Content starts
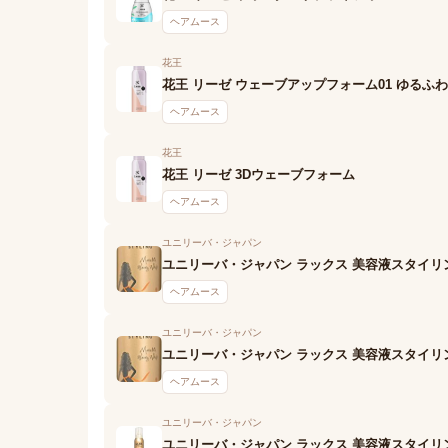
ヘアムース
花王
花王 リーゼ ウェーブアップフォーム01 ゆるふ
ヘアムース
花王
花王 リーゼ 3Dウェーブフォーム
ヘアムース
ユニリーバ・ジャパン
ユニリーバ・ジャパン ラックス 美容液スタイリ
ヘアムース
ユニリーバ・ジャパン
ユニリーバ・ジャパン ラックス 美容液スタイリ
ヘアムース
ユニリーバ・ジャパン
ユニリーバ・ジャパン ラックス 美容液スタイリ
Content ends
Content starts
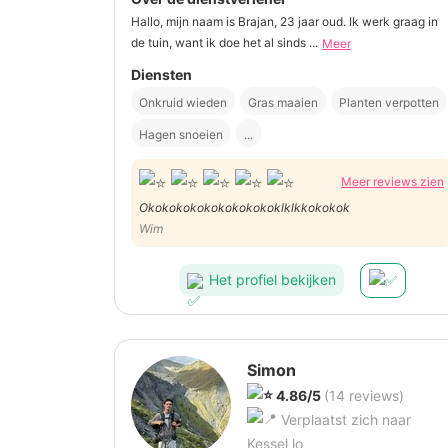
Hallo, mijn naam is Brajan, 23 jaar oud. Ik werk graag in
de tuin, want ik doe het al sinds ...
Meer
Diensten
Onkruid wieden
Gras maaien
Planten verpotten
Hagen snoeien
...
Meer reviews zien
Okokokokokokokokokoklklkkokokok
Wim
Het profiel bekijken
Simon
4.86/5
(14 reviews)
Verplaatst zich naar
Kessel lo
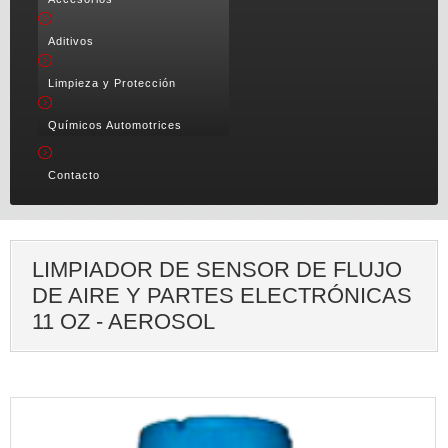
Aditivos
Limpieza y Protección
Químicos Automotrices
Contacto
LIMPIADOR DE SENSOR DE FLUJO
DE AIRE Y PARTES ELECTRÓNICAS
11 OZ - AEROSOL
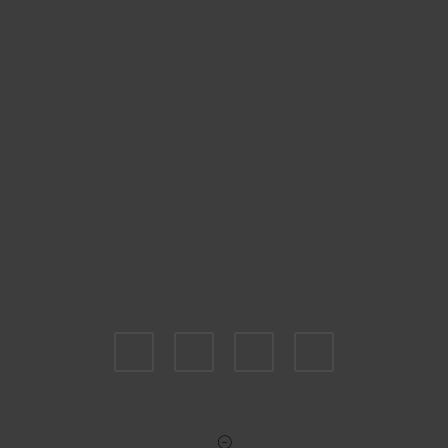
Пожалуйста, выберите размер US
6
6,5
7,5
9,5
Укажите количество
Content ends
Content starts
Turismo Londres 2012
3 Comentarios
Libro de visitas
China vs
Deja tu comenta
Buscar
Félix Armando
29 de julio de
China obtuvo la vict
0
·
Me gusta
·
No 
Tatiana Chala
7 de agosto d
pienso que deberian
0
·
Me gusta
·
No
Content ends
**WHAT NEEDS TO BE DONE**:
Output exactly the lines above, beginning at the one with "Okokokokokokokokokoklklkkokokok" and stopping after the one with "Укажите количество". Pictures are to be omitted.

**EXERCISE RESULT**:
Okokokokokokokokokoklklkkokokok
Wim
Het profiel bekijken
Simon
4.86/5
(14 reviews)
Verplaatst zich naar
Kessel lo
Aditivos
Limpieza y Protección
Químicos Automotrices
Contacto
LIMPIADOR DE SENSOR DE FLUJO
DE AIRE Y PARTES ELECTRÓNICAS
11 OZ - AEROSOL
Пожалуйста, выберите размер US
6
6,5
7,5
9,5
Укажите количество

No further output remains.